**EXERCISE OBJECTIVE**
Collect every line in the records below that contains the word "White".

Items from a dataset
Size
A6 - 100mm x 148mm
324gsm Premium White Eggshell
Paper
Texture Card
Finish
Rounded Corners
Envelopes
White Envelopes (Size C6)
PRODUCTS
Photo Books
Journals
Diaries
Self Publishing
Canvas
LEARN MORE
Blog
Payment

**YOUR SOLUTION**
324gsm Premium White Eggshell
White Envelopes (Size C6)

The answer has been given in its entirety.